DALLE CRITICHE AGLI APPLAUSI – «La mia idea è che sia meglio lasciar parlare gli altri e concentrarsi su quello che si può controllare. A me non interessa quello che dice la gente. Le critiche ci possono stare, vanno accettate perché fanno parte dello sport. E poi non puoi piacere a tutti. Di sicuro io credo in me stesso: sono rimasto tranquillo anche nelle fasi più delicate e in definitiva sono contento del percorso che ho fatto».
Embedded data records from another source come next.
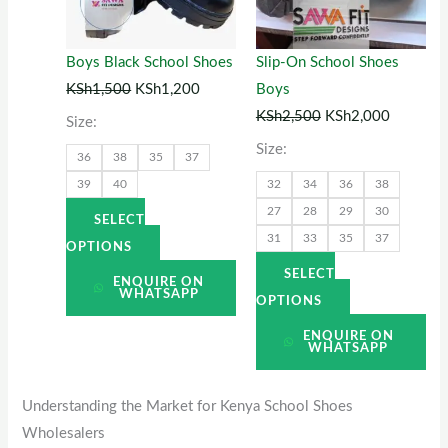
The
The
options
options
Boys Black School Shoes
Slip-On School Shoes
may
may
KSh
1,500
KSh
1,200
Boys
be
be
KSh
2,500
KSh
2,000
Size:
chosen
chosen
Size:
36
38
35
37
on
on
39
40
32
34
36
38
the
the
27
28
29
30
product
product
SELECT
31
33
35
37
page
page
OPTIONS
SELECT
ENQUIRE ON
WHATSAPP
OPTIONS
ENQUIRE ON
WHATSAPP
Understanding the Market for Kenya School Shoes
Wholesalers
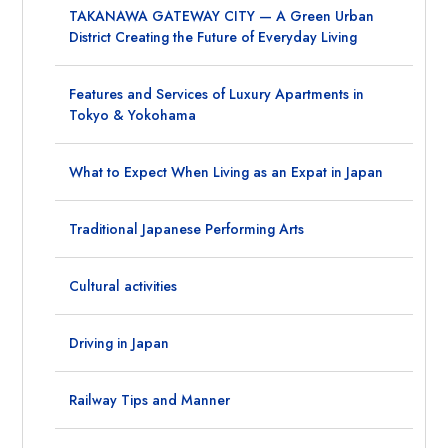
TAKANAWA GATEWAY CITY — A Green Urban
District Creating the Future of Everyday Living
Features and Services of Luxury Apartments in
Tokyo & Yokohama
What to Expect When Living as an Expat in Japan
Traditional Japanese Performing Arts
Cultural activities
Driving in Japan
Railway Tips and Manner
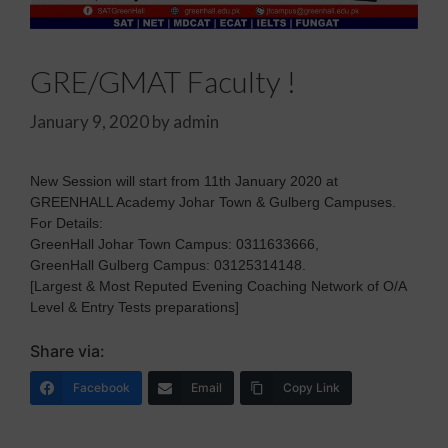
GRE/GMAT Faculty !
January 9, 2020
by
admin
New Session will start from 11th January 2020 at
GREENHALL Academy Johar Town & Gulberg Campuses.
For Details:
GreenHall Johar Town Campus: 0311633666,
GreenHall Gulberg Campus: 03125314148.
[Largest & Most Reputed Evening Coaching Network of O/A
Level & Entry Tests preparations]
Share via:
Facebook
Email
Copy Link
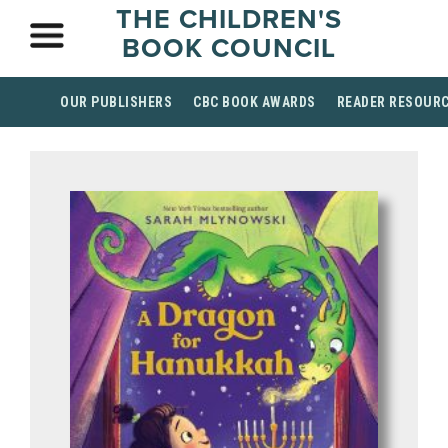
THE CHILDREN'S
BOOK COUNCIL
OUR PUBLISHERS
CBC BOOK AWARDS
READER RESOUR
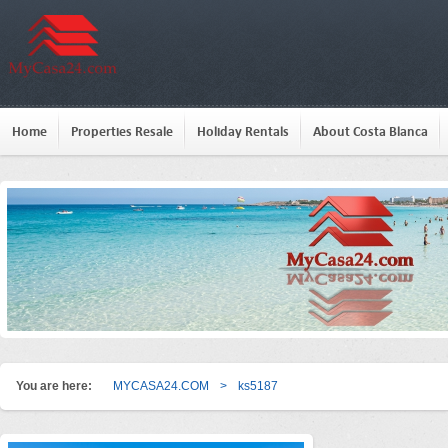
Home
Properties Resale
Holiday Rentals
About Costa Blanca
You are here:
MYCASA24.COM
>
ks5187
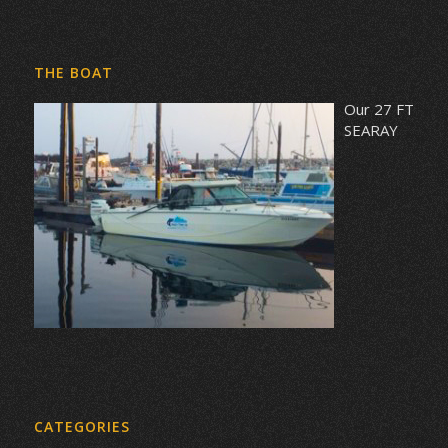
THE BOAT
Our 27 FT
SEARAY
CATEGORIES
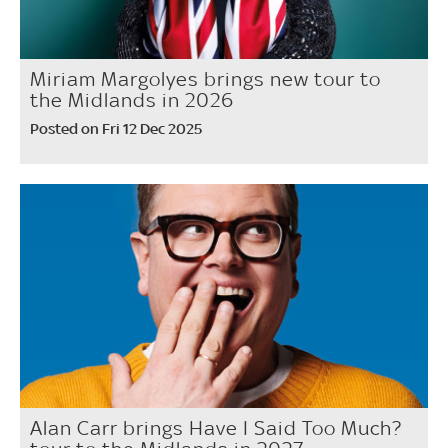
Miriam Margolyes brings new tour to
the Midlands in 2026
Posted on Fri 12 Dec 2025
Alan Carr brings Have I Said Too Much?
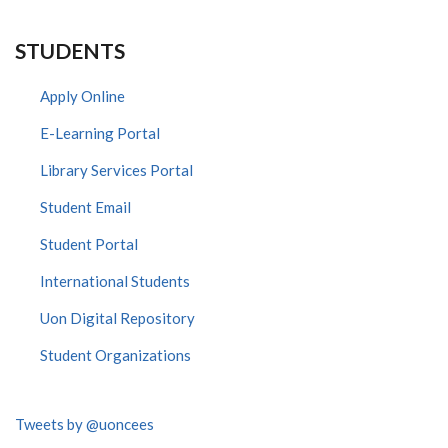
STUDENTS
Apply Online
E-Learning Portal
Library Services Portal
Student Email
Student Portal
International Students
Uon Digital Repository
Student Organizations
Tweets by @uoncees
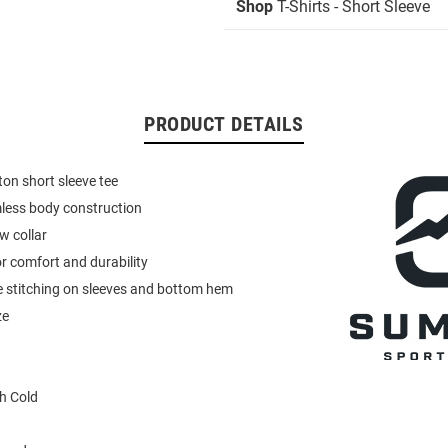
Shop
T-Shirts - Short Sleeve
PRODUCT DETAILS
on short sleeve tee
less body construction
w collar
r comfort and durability
e stitching on sleeves and bottom hem
ze
h Cold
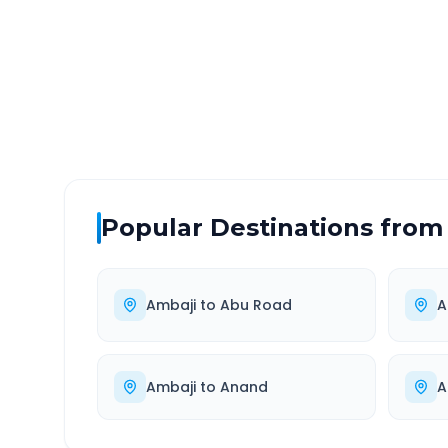
DISTANCE
TRAV
~194 km
3.0
Via National Highway
Approx
Popular Destinations from
Ambaji
to
Abu Road
A
Ambaji
to
Anand
A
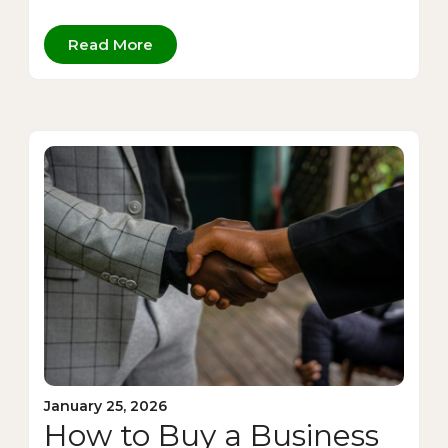
Read More
January 25, 2026
How to Buy a Business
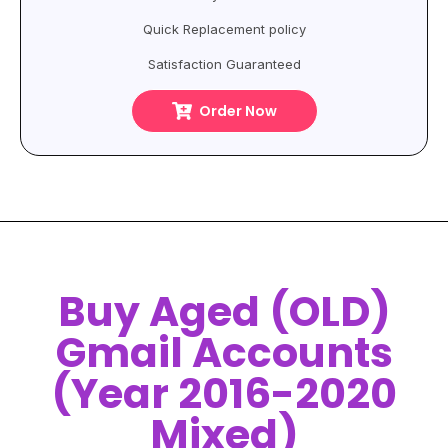
Quick Replacement policy
Satisfaction Guaranteed
Order Now
Buy Aged (OLD)
Gmail Accounts
(Year 2016-2020
Mixed)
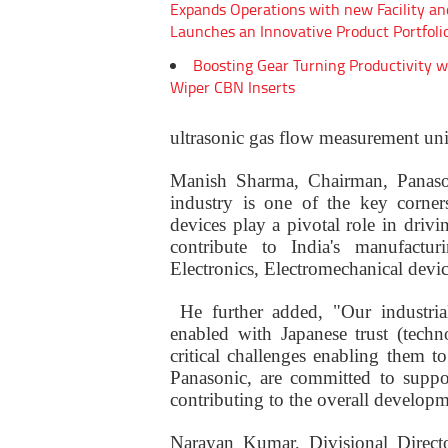
Expands Operations with new Facility an
Launches an Innovative Product Portfoli
Boosting Gear Turning Productivity w
Wiper CBN Inserts
ultrasonic gas flow measurement un
Manish Sharma, Chairman, Panasoni
industry is one of the key corner
devices play a pivotal role in driv
contribute to India's manufactu
Electronics, Electromechanical devi
He further added, "Our industrial
enabled with Japanese trust (tech
critical challenges enabling them 
Panasonic, are committed to suppo
contributing to the overall developm
Narayan Kumar, Divisional Directo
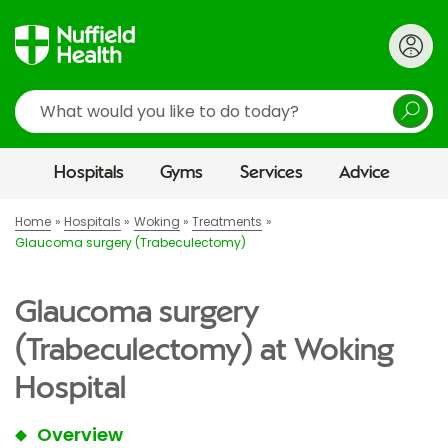
Search
Hospitals
Gyms
Services
Advice
Home
Hospitals
Woking
Treatments
Glaucoma surgery (Trabeculectomy)
Glaucoma surgery
(Trabeculectomy) at Woking
Hospital
Overview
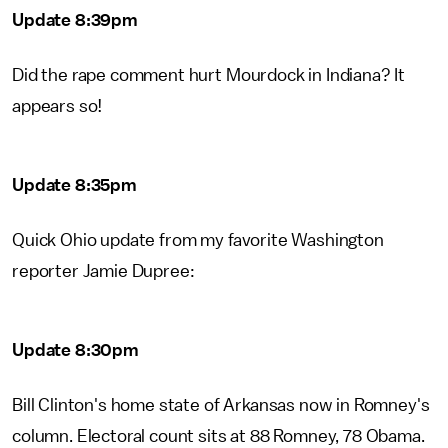
Update 8:39pm
Did the rape comment hurt Mourdock in Indiana? It
appears so!
Update 8:35pm
Quick Ohio update from my favorite Washington
reporter Jamie Dupree:
Update 8:30pm
Bill Clinton's home state of Arkansas now in Romney's
column. Electoral count sits at 88 Romney, 78 Obama.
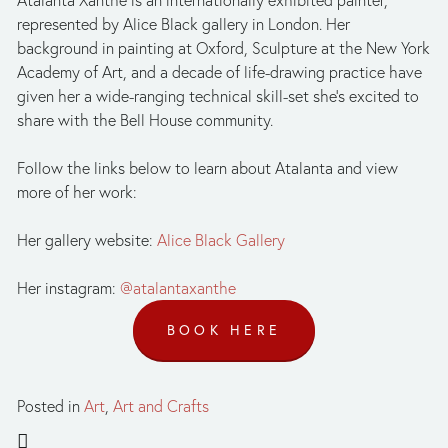
Atalanta Xanthe is an internationally exhibited painter, 
represented by Alice Black gallery in London. Her 
background in painting at Oxford, Sculpture at the New York 
Academy of Art, and a decade of life-drawing practice have 
given her a wide-ranging technical skill-set she’s excited to 
share with the Bell House community. 
Follow the links below to learn about Atalanta and view 
more of her work:
Her gallery website: 
Alice Black Gallery
Her instagram: 
@atalantaxanthe
BOOK HERE
Posted in
Art
,
Art and Crafts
SULL’ARRIVO DI STONES E UNA CONCORRENZA MAGGIORE – «Ma è giusto così. Siamo l’Inter, non un club qualsiasi. È normale che la rosa di una squadra come la nostra sia composta da tanti giocatori bravi. E la competizione interna aiuta a non rilassarsi. Quando nello spogliatoio entra un calciatore di alto profilo, è sempre un fatto positivo: Stones imporrà agli altri difensori di alzare il livello. E di conseguenza la squadra cresce di rendimento».

IL RISCHIO DI RIMANERE IN PANCHINA – «Non vedo il problema. Ci sono tante partite, tante competizioni: ci sarà spazio per tutti, non sono affatto preoccupato. Anzi, come dicevo è uno stimolo per migliorare».